- _Given entries_
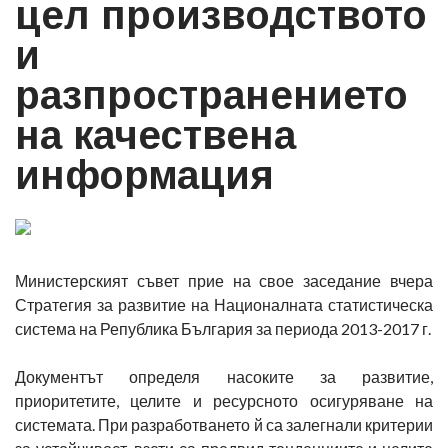
цел производството
и
разпространението
на качествена
информация
Министерският съвет прие на свое заседание вчера
Стратегия за развитие на Националната статистическа
система на Република България за периода 2013-2017 г.
Документът определя насоките за развитие,
приоритетите, целите и ресурсното осигуряване на
системата. При разработването й са залегнали критерии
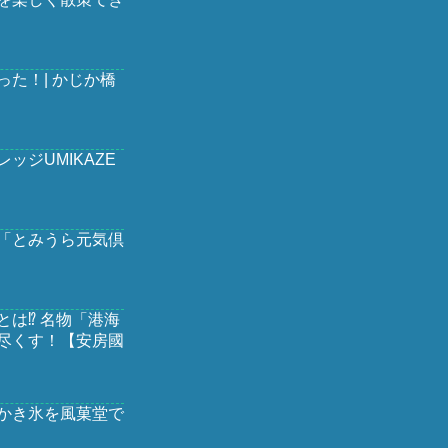
た！| かじか橋
ッジUMIKAZE
「とみうら元気倶
は⁉︎ 名物「港海
尽くす！【安房國
かき氷を風菓堂で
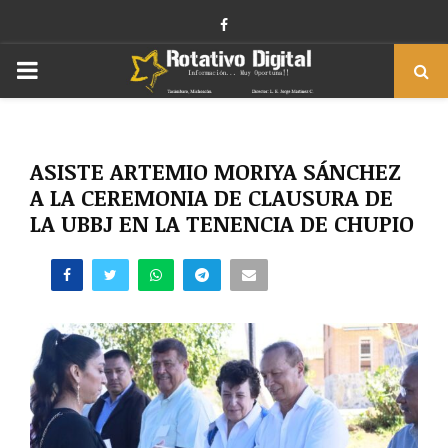
Facebook
PRIMARY
MENU
ASISTE ARTEMIO MORIYA SÁNCHEZ
A LA CEREMONIA DE CLAUSURA DE
LA UBBJ EN LA TENENCIA DE CHUPIO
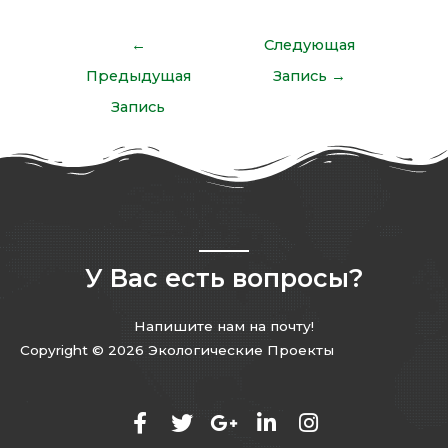
←
Следующая
Предыдущая
Запись
→
Запись
У Вас есть вопросы?
Напишите нам на почту!
Copyright © 2026 Экологические Проекты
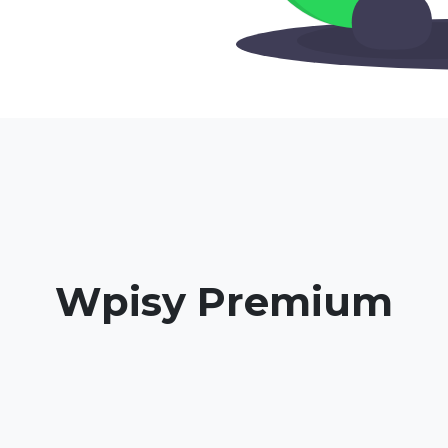
Wpisy Premium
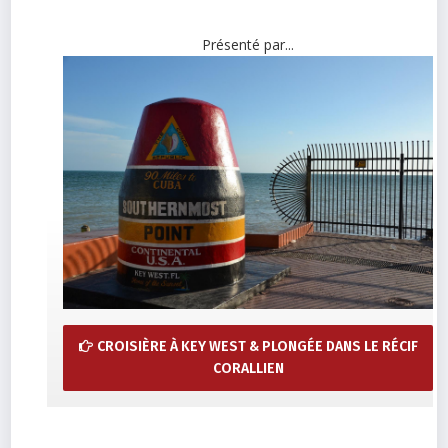
Présenté par...
CROISIÈRE À KEY WEST & PLONGÉE DANS LE RÉCIF
CORALLIEN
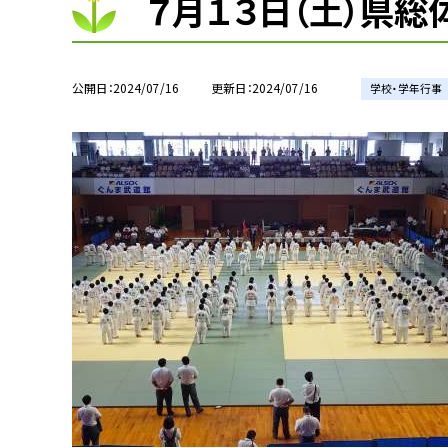
７月１３日（土）県総
公開日
2024/07/16
更新日
2024/07/16
学校・学年行事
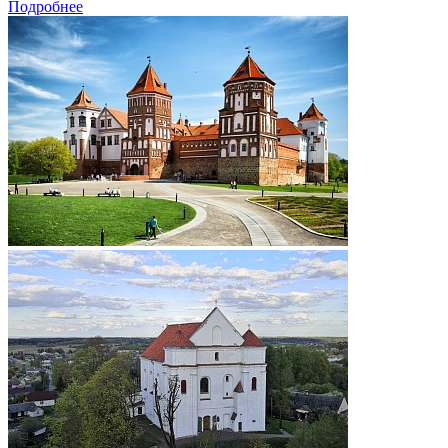
Подробнее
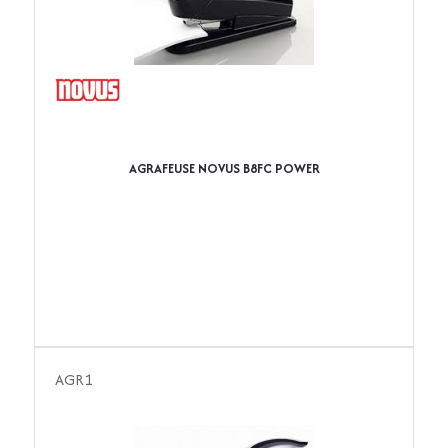
AGRAFEUSE NOVUS B8FC POWER
AGR1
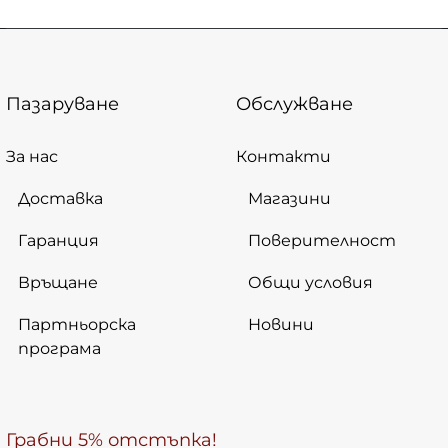
Пазаруване
Обслужване
За нас
Контакти
Доставка
Магазини
Гаранция
Поверителност
Връщане
Общи условия
Партньорска
Новини
програма
Грабни 5% отстъпка!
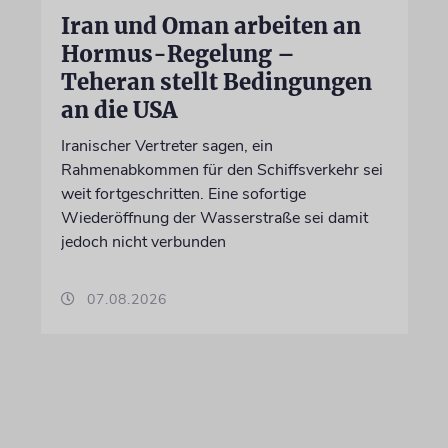
Iran und Oman arbeiten an
Hormus-Regelung –
Teheran stellt Bedingungen
an die USA
Iranischer Vertreter sagen, ein
Rahmenabkommen für den Schiffsverkehr sei
weit fortgeschritten. Eine sofortige
Wiederöffnung der Wasserstraße sei damit
jedoch nicht verbunden
07.08.2026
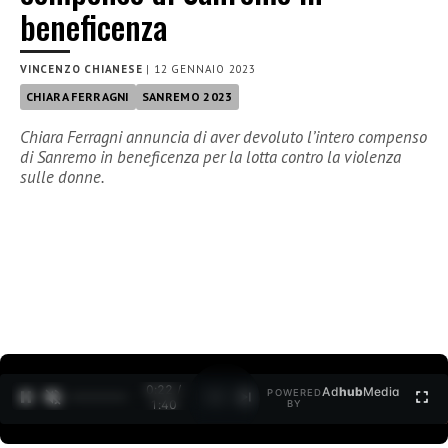
beneficenza
VINCENZO CHIANESE
|
12 GENNAIO 2023
CHIARA FERRAGNI
SANREMO 2023
Chiara Ferragni annuncia di aver devoluto l’intero compenso
di Sanremo in beneficenza per la lotta contro la violenza
sulle donne.
0:23 /
Ad
hub
Media
POWERED
1
/
2
1:40
BY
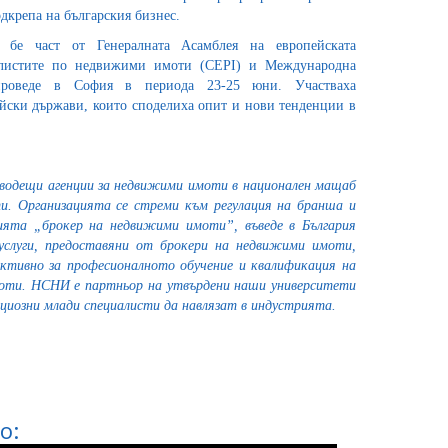
дкрепа на българския бизнес.
 бе част от Генералната Асамблея на европейската
листите по недвижими имоти (CEPI) и Международна
проведе в София в периода 23-25 юни. Участваха
ейски държави, които споделиха опит и нови тенденции в
водещи агенции за недвижими имоти в национален мащаб
и. Организацията се стреми към регулация на бранша и
ията „брокер на недвижими имоти”, въведе в България
услуги, предоставяни от брокери на недвижими имоти,
ктивно за професионалното обучение и квалификация на
оти. НСНИ е партньор на утвърдени наши университети
циозни млади специалисти да навлязат в индустрията.
о:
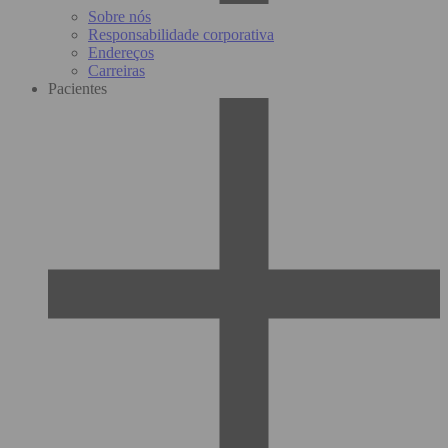
Sobre nós
Responsabilidade corporativa
Endereços
Carreiras
Pacientes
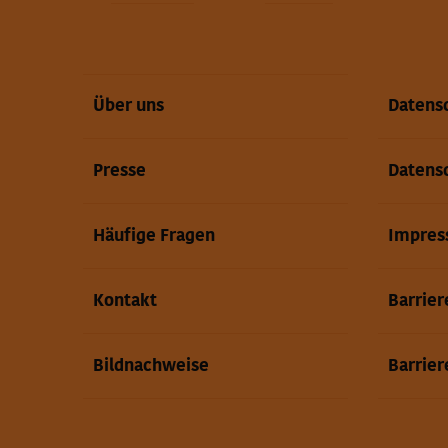
Über uns
Datens
Presse
Datens
Häufige Fragen
Impre
Kontakt
Barrier
Bildnachweise
Barrie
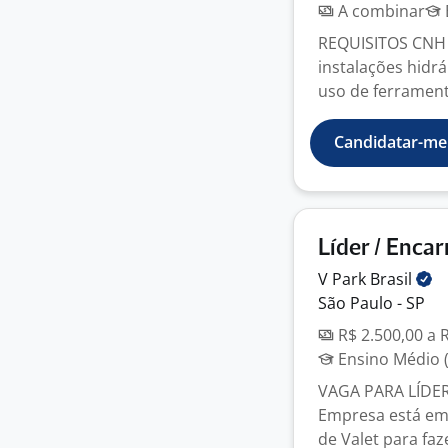
A combinar
REQUISITOS CNH c
instalações hidr
uso de ferramenta
Candidatar-me
Líder / Enca
V Park
Brasil
São Paulo - SP
R$ 2.500,00 a 
Ensino Médio (
VAGA PARA LÍDE
Empresa está em
de Valet para faz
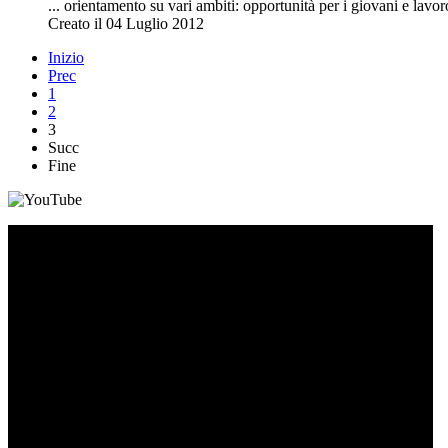
... orientamento su vari ambiti: opportunità per i giovani e lavo
Creato il 04 Luglio 2012
Inizio
Prec
1
2
3
Succ
Fine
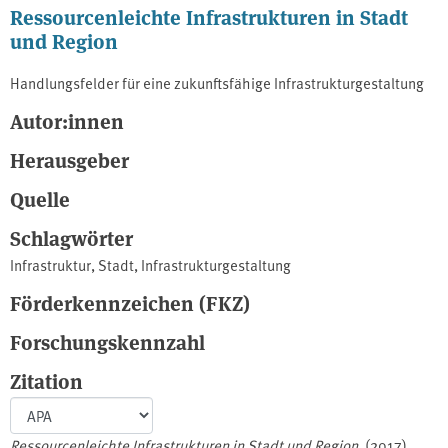
Ressourcenleichte Infrastrukturen in Stadt
und Region
Handlungsfelder für eine zukunftsfähige Infrastrukturgestaltung
Autor:innen
Herausgeber
Quelle
Schlagwörter
Infrastruktur
,
Stadt
,
Infrastrukturgestaltung
Förderkennzeichen (FKZ)
Forschungskennzahl
Zitation
Ressourcenleichte Infrastrukturen in Stadt und Region
. (2017).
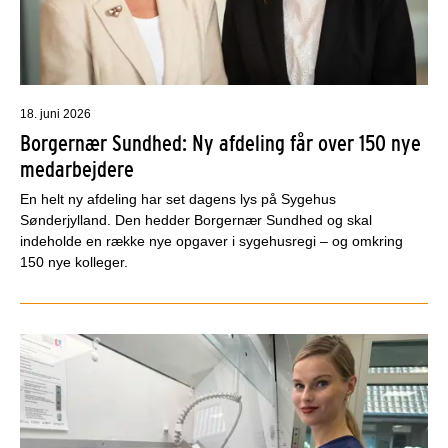
18. juni 2026
Borgernær Sundhed: Ny afdeling får over 150 nye
medarbejdere
En helt ny afdeling har set dagens lys på Sygehus
Sønderjylland. Den hedder Borgernær Sundhed og skal
indeholde en række nye opgaver i sygehusregi – og omkring
150 nye kolleger.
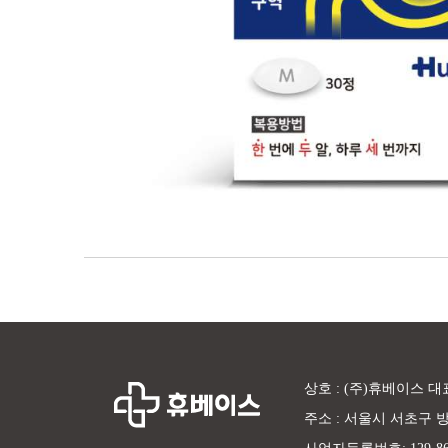
상호 : (주)휴베이스 대
주소 : 서울시 서초구 방배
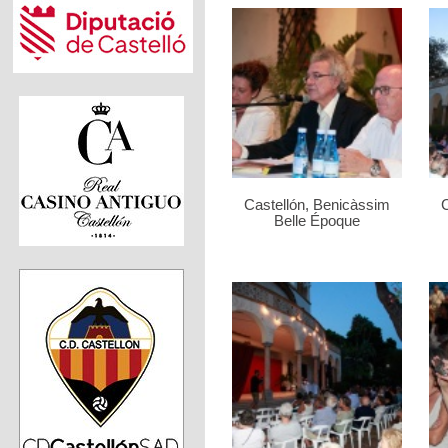
Castellón, Benicàssim
C
Belle Époque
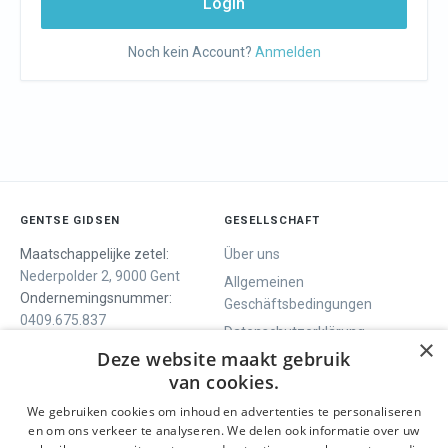
Login
Noch kein Account?
Anmelden
GENTSE GIDSEN
GESELLSCHAFT
Maatschappelijke zetel:
Über uns
Nederpolder 2, 9000 Gent
Allgemeinen
Ondernemingsnummer:
Geschäftsbedingungen
0409.675.837
Datenschutzerklärung
RPR Gent
×
Deze website maakt gebruik
Contact
van cookies.
We gebruiken cookies om inhoud en advertenties te personaliseren
WIR BIETEN
SOCIALS
en om ons verkeer te analyseren. We delen ook informatie over uw
Geführte Tour
Facebook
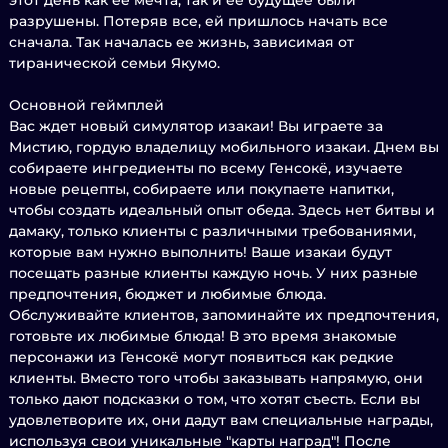
этот день как ее мечта, так и ее будущее были
разрушены. Потеряв все, ей пришлось начать все
сначала. Так началась ее жизнь, зависимая от
тиранической семьи Якумо.
Основной геймплей
Вас ждет новый симулятор изакаи! Вы играете за
Мистию, гордую владелицу мобильного изакаи. Днем вы
собираете ингредиенты по всему Генсокё, изучаете
новые рецепты, собираете или покупаете напитки,
чтобы создать идеальный опыт обеда. Здесь нет битвы и
дамаку, только клиенты с различными требованиями,
которые вам нужно выполнить! Ваше изакаи будут
посещать разные клиенты каждую ночь. У них разные
предпочтения, бюджет и любимые блюда.
Обслуживайте клиентов, запоминайте их предпочтения,
готовьте их любимые блюда! В это время знакомые
персонажи из Генсокё могут появиться как редкие
клиенты. Вместо того чтобы заказывать напрямую, они
только дают подсказки о том, что хотят съесть. Если вы
удовлетворите их, они дадут вам специальные награды,
используя свои уникальные "карты наград"! После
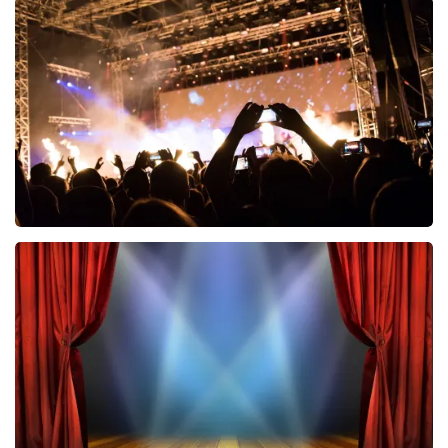
Esther van der Voort
497
laatste 30 minuten
BESTEL NU
Don Omar
402
laatste 30 minuten
BESTEL NU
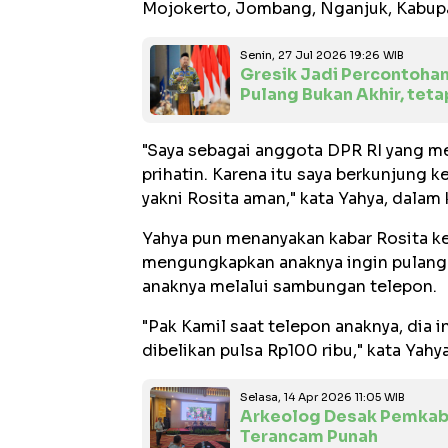
Mojokerto, Jombang, Nganjuk, Kabup
Senin, 27 Jul 2026 19:26 WIB
Gresik Jadi Percontohan
Pulang Bukan Akhir, tet
"Saya sebagai anggota DPR RI yang m
prihatin. Karena itu saya berkunjung k
yakni Rosita aman," kata Yahya, dala
Yahya pun menanyakan kabar Rosita kep
mengungkapkan anaknya ingin pulang 
anaknya melalui sambungan telepon.
"Pak Kamil saat telepon anaknya, dia i
dibelikan pulsa Rp100 ribu," kata Yahy
Selasa, 14 Apr 2026 11:05 WIB
Arkeolog Desak Pemkab 
Terancam Punah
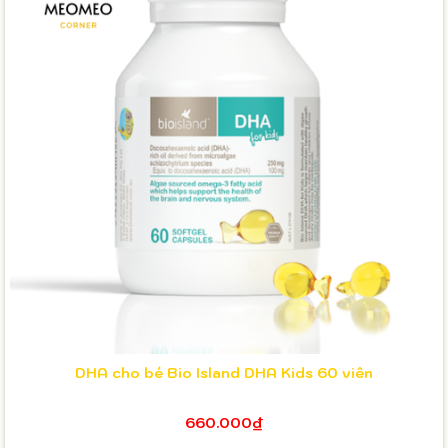
DHA cho bé Bio Island DHA Kids 60 viên
660.000₫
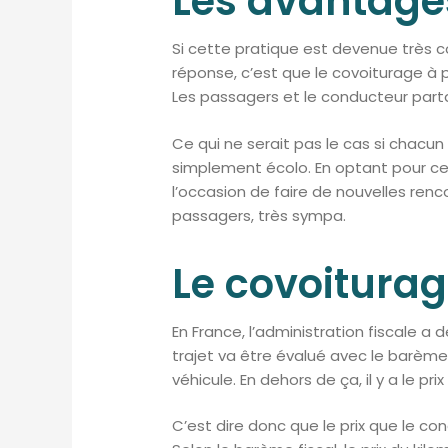
Les avantage
Si cette pratique est devenue très 
réponse, c’est que le covoiturage à p
Les passagers et le conducteur part
Ce qui ne serait pas le cas si chacun 
simplement écolo. En optant pour cela
l’occasion de faire de nouvelles renco
passagers, très sympa.
Le covoiturage
En France, l’administration fiscale a d
trajet va être évalué avec le barème
véhicule. En dehors de ça, il y a le p
C’est dire donc que le prix que le 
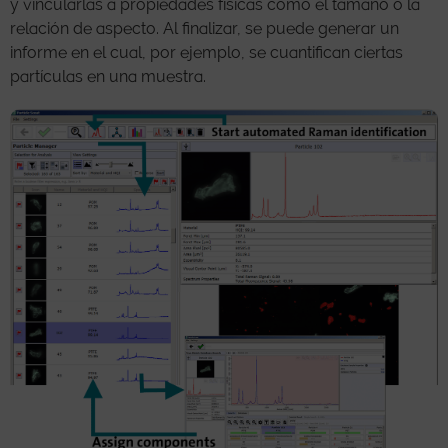
y vincularlas a propiedades físicas como el tamaño o la
relación de aspecto. Al finalizar, se puede generar un
informe en el cual, por ejemplo, se cuantifican ciertas
partículas en una muestra.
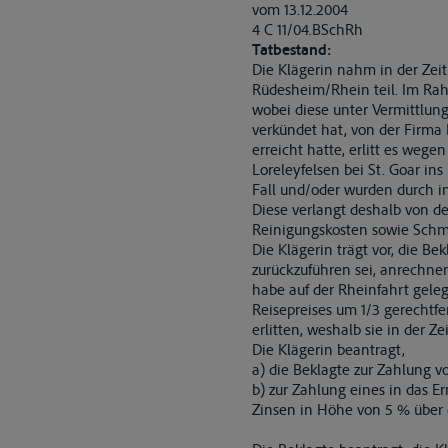
vom 13.12.2004
4 C 11/04.BSchRh
Tatbestand:
Die Klägerin nahm in der Zeit
Rüdesheim/Rhein teil. Im Rah
wobei diese unter Vermittlung 
verkündet hat, von der Firma 
erreicht hatte, erlitt es we
Loreleyfelsen bei St. Goar ins
Fall und/oder wurden durch in
Diese verlangt deshalb von d
Reinigungskosten sowie Schm
Die Klägerin trägt vor, die Be
zurückzuführen sei, anrechnen
habe auf der Rheinfahrt gele
Reisepreises um 1/3 gerechtfe
erlitten, weshalb sie in der Z
Die Klägerin beantragt,
a) die Beklagte zur Zahlung v
b) zur Zahlung eines in das 
Zinsen in Höhe von 5 % über d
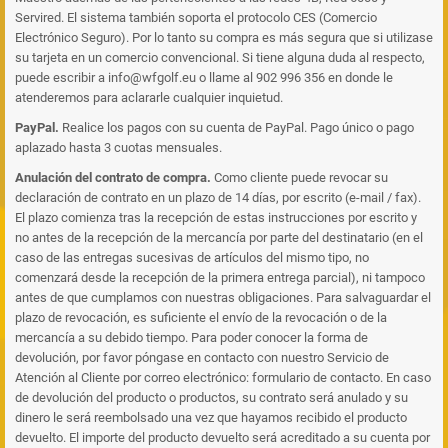
Servired. El sistema también soporta el protocolo CES (Comercio
Electrónico Seguro). Por lo tanto su compra es más segura que si utilizase
su tarjeta en un comercio convencional. Si tiene alguna duda al respecto,
puede escribir a info@wfgolf.eu o llame al 902 996 356 en donde le
atenderemos para aclararle cualquier inquietud.
PayPal.
Realice los pagos con su cuenta de PayPal. Pago único o pago
aplazado hasta 3 cuotas mensuales.
Anulación del contrato de compra.
Como cliente puede revocar su
declaración de contrato en un plazo de 14 días, por escrito (e-mail / fax).
El plazo comienza tras la recepción de estas instrucciones por escrito y
no antes de la recepción de la mercancía por parte del destinatario (en el
caso de las entregas sucesivas de artículos del mismo tipo, no
comenzará desde la recepción de la primera entrega parcial), ni tampoco
antes de que cumplamos con nuestras obligaciones. Para salvaguardar el
plazo de revocación, es suficiente el envío de la revocación o de la
mercancía a su debido tiempo. Para poder conocer la forma de
devolución, por favor póngase en contacto con nuestro Servicio de
Atención al Cliente por correo electrónico: formulario de contacto. En caso
de devolución del producto o productos, su contrato será anulado y su
dinero le será reembolsado una vez que hayamos recibido el producto
devuelto. El importe del producto devuelto será acreditado a su cuenta por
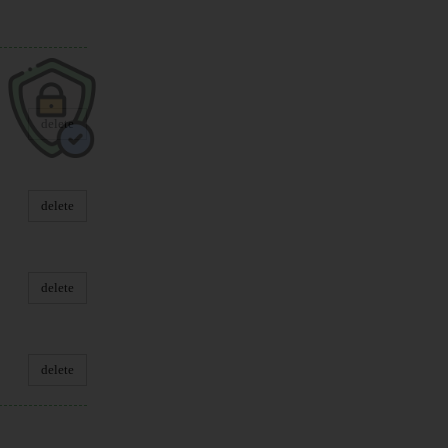
delete
delete
delete
delete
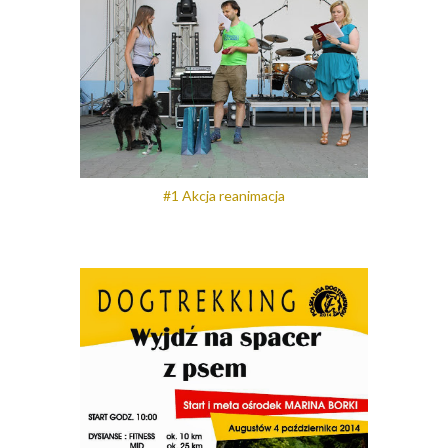
#1 Akcja reanimacja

- _Task description_
Quote the data above exactly from the line with "Wpisy Premium" to the line with "weit fortgeschritten. Eine sofortige", both ends counted, and nothing else. Pictures don't go in.

- _Task output_
Wpisy Premium
Présenté par...
CROISIÈRE À KEY WEST & PLONGÉE DANS LE RÉCIF
CORALLIEN
７月１３日（土）県総
公開日
2024/07/16
更新日
2024/07/16
学校・学年行事
Подробнее
AGRAFEUSE NOVUS B8FC POWER
AGR1
Пазаруване
Обслужване
За нас
Контакти
Доставка
Магазини
Гаранция
Поверителност
Връщане
Общи условия
Партньорска
Новини
програма
Грабни 5% отстъпка!
Iran und Oman arbeiten an
Hormus-Regelung –
Teheran stellt Bedingungen
an die USA
Iranischer Vertreter sagen, ein
Rahmenabkommen für den Schiffsverkehr sei
weit fortgeschritten. Eine sofortige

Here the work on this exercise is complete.